Periodic Report Summary - TIGJET (Development of sol-gel inkjet inks for printing on glass substrates for architectural applications)

In the project TIGJET, the research fellow and TIGER Coatings set a goal to develop a new class of sol-gel inkjet inks which opens a new way of manufacturing individually designed flat glass for outdoor applications as currently used screen printing technology is economically inefficient, very inflexible and often of poor image quality. A new class of sol-gel inkjet inks shows on the one hand an excellent adhesion on glass and on the other hand withstands exterior weathering conditions which are typical for permanent usage on facades over years. To achieve this very challenging goal, we have decided to investigate two different routes to develop inks that can fulfil the requirements with regards to adhesion on substrate and weathering performance.

a) Development of inorganic-organic hybrid sol-gel inkjet inks that can be fused into the surface of glass panel at elevated temperatures and can be printed without nozzle failure.
b) Development of 'inorganic' sol-gel inkjet inks; ideally water based.

Development of the sol-gel inkjet inks has been performed according to the description of work in the project proposal. The work was divided into three directions: development of organic-inorganic hybrid inks, inorganic sol-gel inks and water-based sol-gel inks.

Long-term stable dual curable organic-inorganic hybrid sol-gel inkjet inks based on UV-curable organofunctional silanes applicable with major industrial piezo print heads have been developed. The novelty of the developed sol-gel compositions lie in the using of UV-light initiated hydrolysis of organosilanes directly during UV-curing of the inks after their jetting onto glass surface. In this way, it is possible to avoid complications usually occurring when using traditional sol-gel processing of the organosilanes by prehydrolysing of them before inkjet inks composing that leads to the uncontrollable condensation of organosilica networks with time. The last is dangerous for print heads controllable performance due to their blockage during operation or in the stand by mode.

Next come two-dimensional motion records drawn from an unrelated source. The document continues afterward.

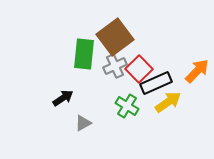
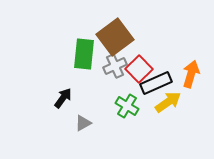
orange arrow: moved 6 px left, 3 px down; rotated 28 degrees counterclockwise
black arrow: rotated 20 degrees counterclockwise
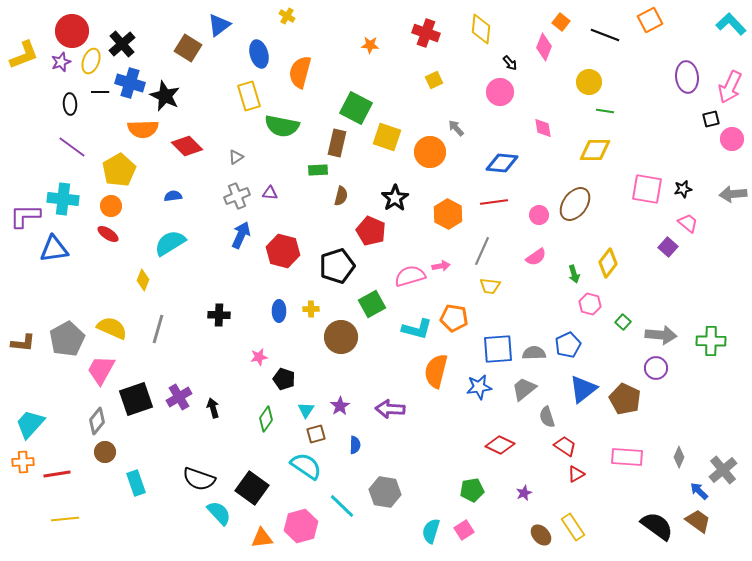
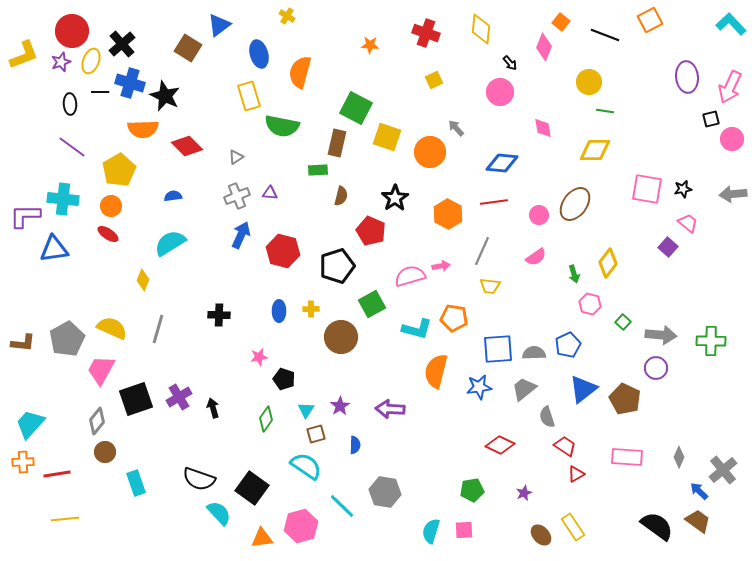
pink square at (464, 530): rotated 30 degrees clockwise
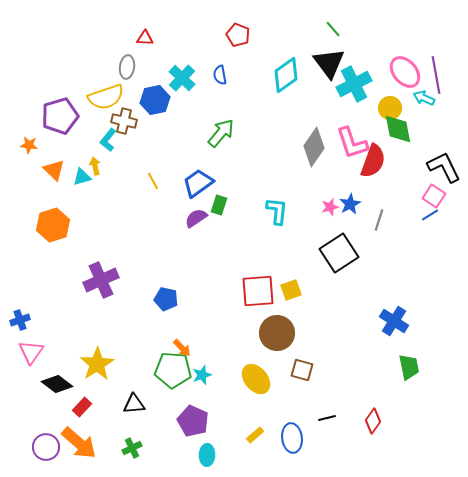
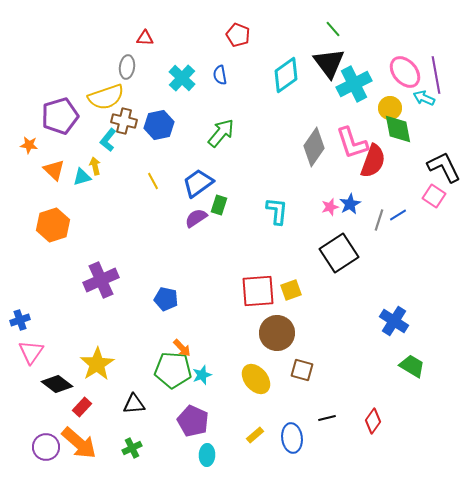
blue hexagon at (155, 100): moved 4 px right, 25 px down
blue line at (430, 215): moved 32 px left
green trapezoid at (409, 367): moved 3 px right, 1 px up; rotated 48 degrees counterclockwise
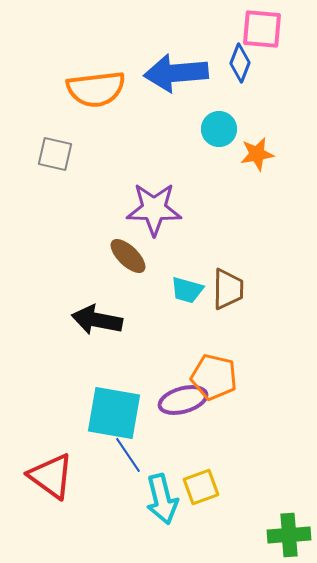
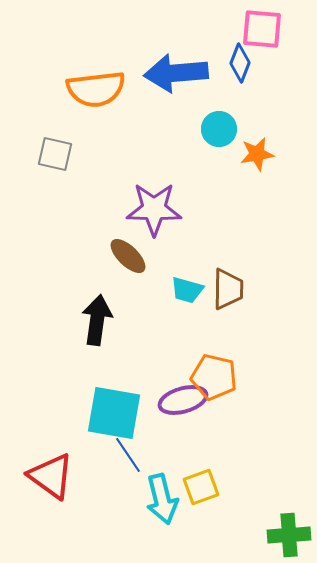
black arrow: rotated 87 degrees clockwise
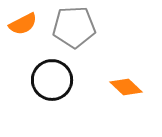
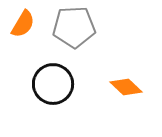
orange semicircle: rotated 32 degrees counterclockwise
black circle: moved 1 px right, 4 px down
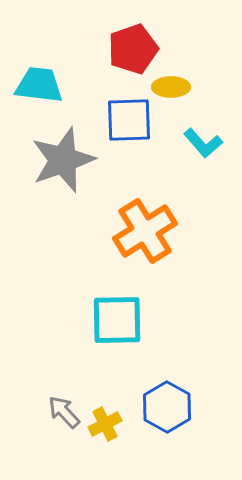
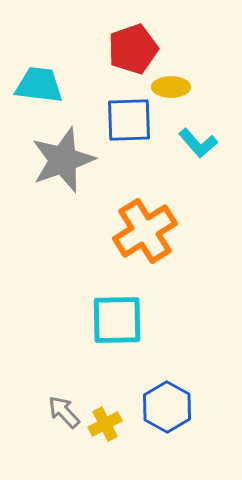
cyan L-shape: moved 5 px left
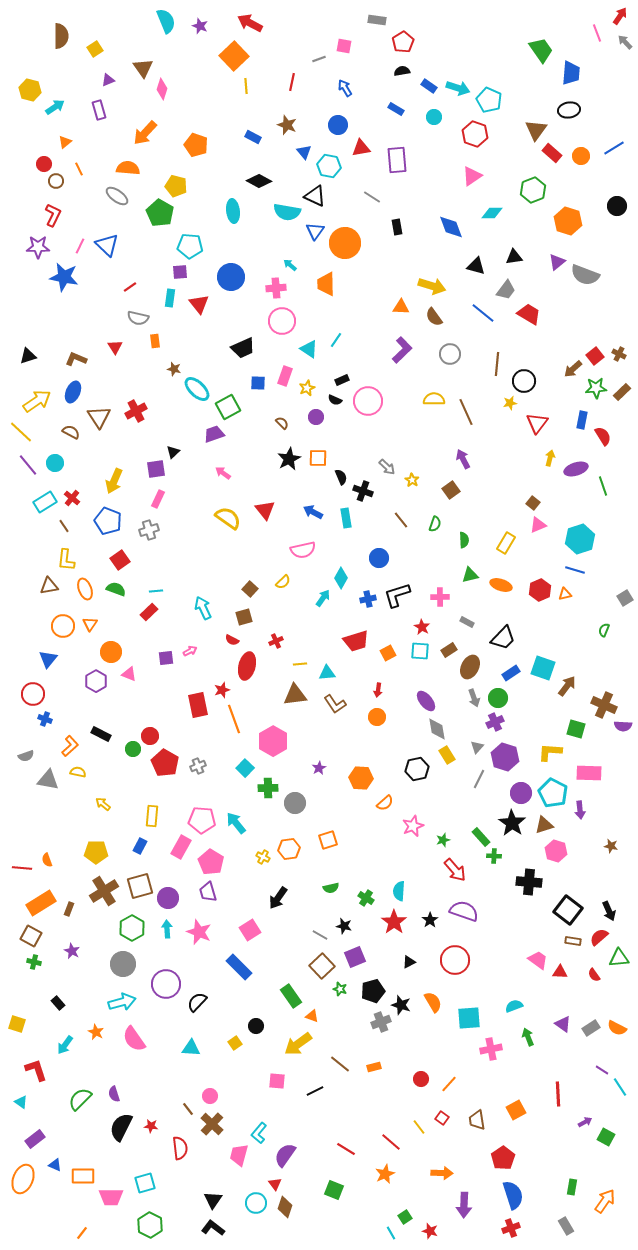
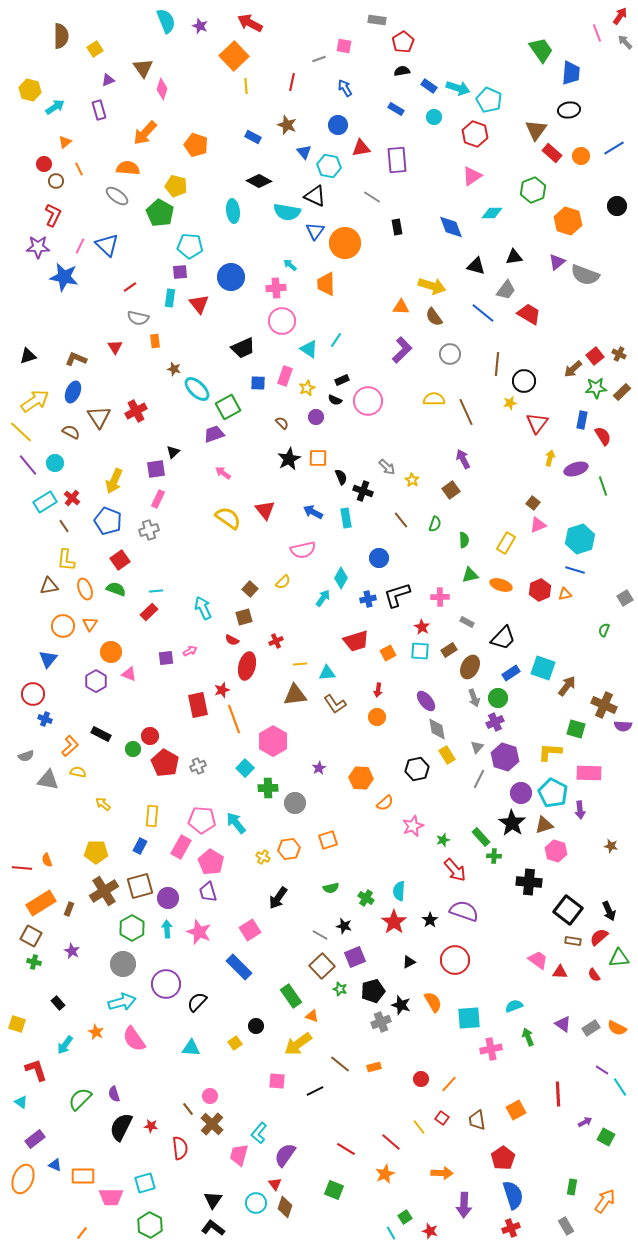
yellow arrow at (37, 401): moved 2 px left
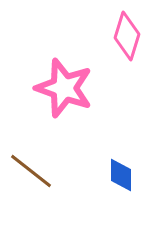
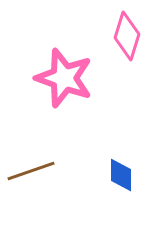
pink star: moved 10 px up
brown line: rotated 57 degrees counterclockwise
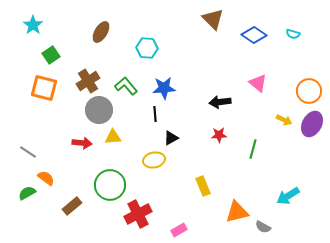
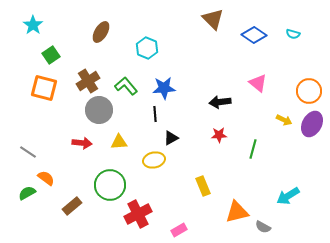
cyan hexagon: rotated 20 degrees clockwise
yellow triangle: moved 6 px right, 5 px down
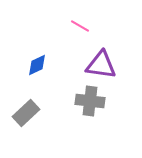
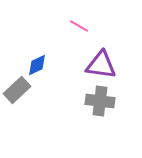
pink line: moved 1 px left
gray cross: moved 10 px right
gray rectangle: moved 9 px left, 23 px up
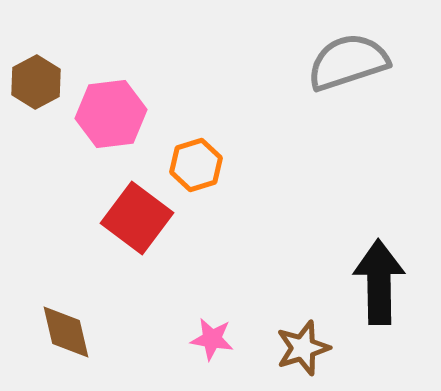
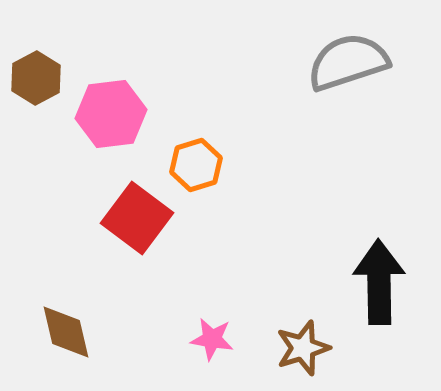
brown hexagon: moved 4 px up
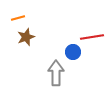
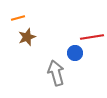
brown star: moved 1 px right
blue circle: moved 2 px right, 1 px down
gray arrow: rotated 15 degrees counterclockwise
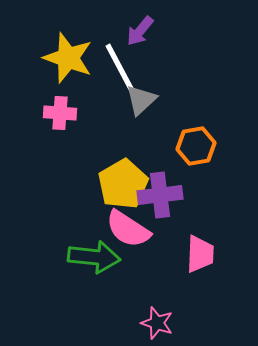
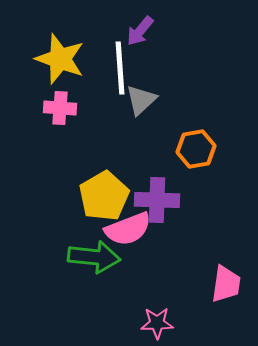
yellow star: moved 8 px left, 1 px down
white line: rotated 24 degrees clockwise
pink cross: moved 5 px up
orange hexagon: moved 3 px down
yellow pentagon: moved 19 px left, 12 px down
purple cross: moved 3 px left, 5 px down; rotated 9 degrees clockwise
pink semicircle: rotated 54 degrees counterclockwise
pink trapezoid: moved 26 px right, 30 px down; rotated 6 degrees clockwise
pink star: rotated 20 degrees counterclockwise
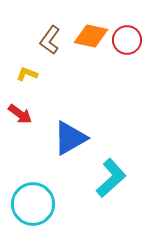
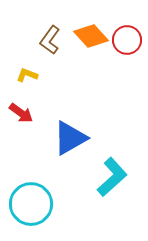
orange diamond: rotated 36 degrees clockwise
yellow L-shape: moved 1 px down
red arrow: moved 1 px right, 1 px up
cyan L-shape: moved 1 px right, 1 px up
cyan circle: moved 2 px left
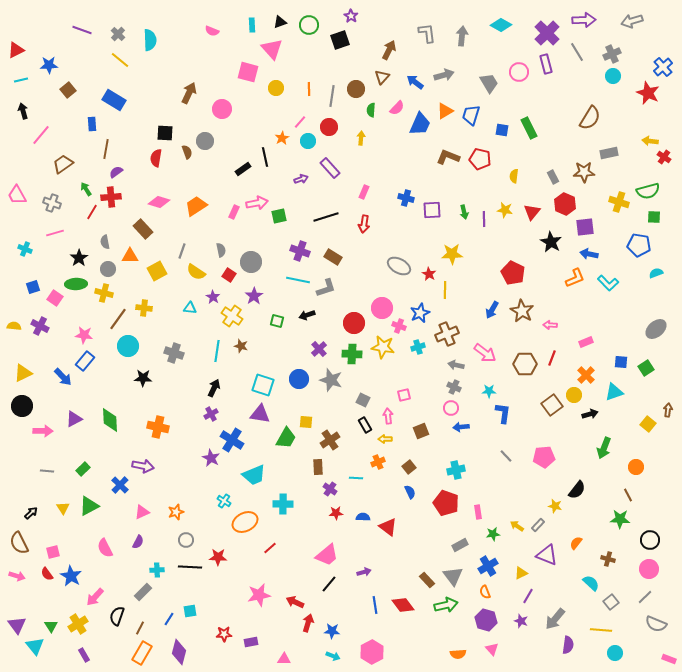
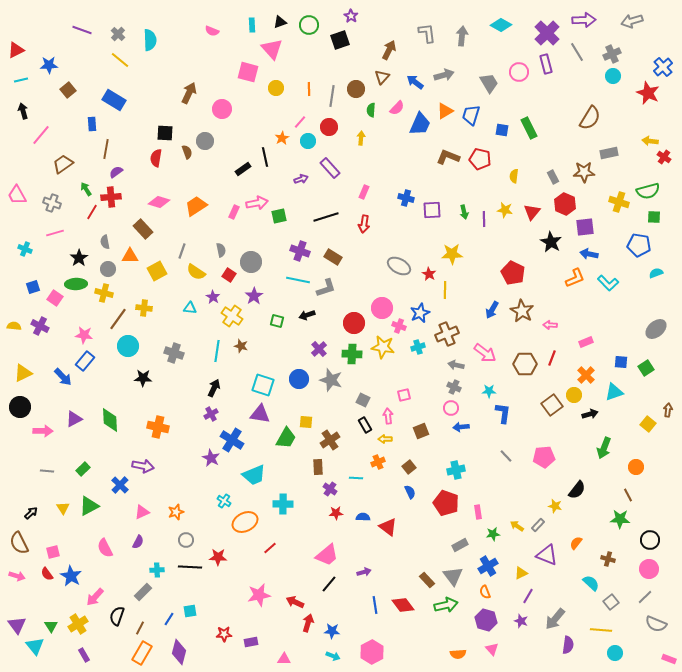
black circle at (22, 406): moved 2 px left, 1 px down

Developed hybrid sol-gel inkjet inks have superior adhesion on glass surface after their thermal treatment at temperatures 160-200 degrees Celsius and extended exposure to high humidity environment (more than 1000 hrs at 40 degrees Celsius, 100 % RH). Hybrid organic-inorganic sol-gel inkjet inks have been developed using set of organic colours (organic pigments) of CMYK and white range. In order to improve outdoor stability of the developed sol-gel ink-jet inks towards UV-light, inorganic pigments were also incorporated in the compositions.

Printing trials of the sol-gel inkjet inks have proved their stable printing characteristics. Print head nozzles' blockage has not been observed even after long breaks between jetting sessions up to 72 hrs.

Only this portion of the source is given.